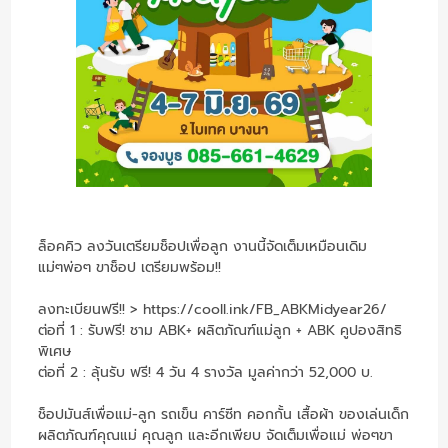
ล็อคคิว ลงวันเตรียมช็อปเพื่อลูก งานนี้จัดเต็มเหมือนเดิม
แม่ๆพ่อๆ ขาช็อป เตรียมพร้อม!!
ลงทะเบียนฟรี!! >
https://cooll.ink/FB_ABKMidyear26/
ต่อที่ 1 : รับฟรี! ชาม ABK+ ผลิตภัณฑ์แม่ลูก + ABK คูปองสิทธิ
พิเศษ
ต่อที่ 2 : ลุ้นรับ ฟรี! 4 วัน 4 รางวัล มูลค่ากว่า 52,000 บ.
ช็อปมันส์เพื่อแม่-ลูก รถเข็น คาร์ซีท คอกกั้น เสื้อผ้า ของเล่นเด็ก
ผลิตภัณฑ์คุณแม่ คุณลูก และอีกเพียบ จัดเต็มเพื่อแม่ พ่อๆขา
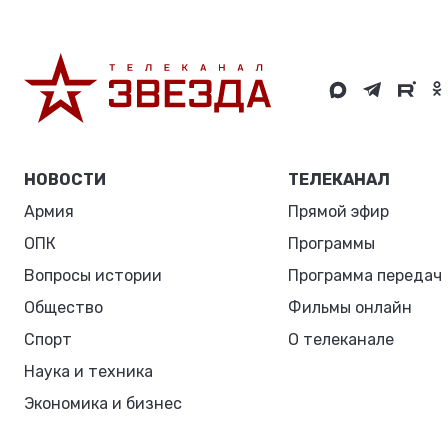
НОВОСТИ
ТЕЛЕКАНАЛ
Армия
Прямой эфир
ОПК
Программы
Вопросы истории
Программа передач
Общество
Фильмы онлайн
Спорт
О телеканале
Наука и техника
Экономика и бизнес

_GOAL OF THE EXERCISE_
Repeat, exactly as they stand above, the lines from the line with "แม่ๆพ่อๆ ขาช็อป เตรียมพร้อม!!" to the line with "ต่อที่ 2 : ลุ้นรับ", both lines included.

_EXPECTED ANSWER_
แม่ๆพ่อๆ ขาช็อป เตรียมพร้อม!!
ลงทะเบียนฟรี!! >
https://cooll.ink/FB_ABKMidyear26/
ต่อที่ 1 : รับฟรี! ชาม ABK+ ผลิตภัณฑ์แม่ลูก + ABK คูปองสิทธิ
พิเศษ
ต่อที่ 2 : ลุ้นรับ ฟรี! 4 วัน 4 รางวัล มูลค่ากว่า 52,000 บ.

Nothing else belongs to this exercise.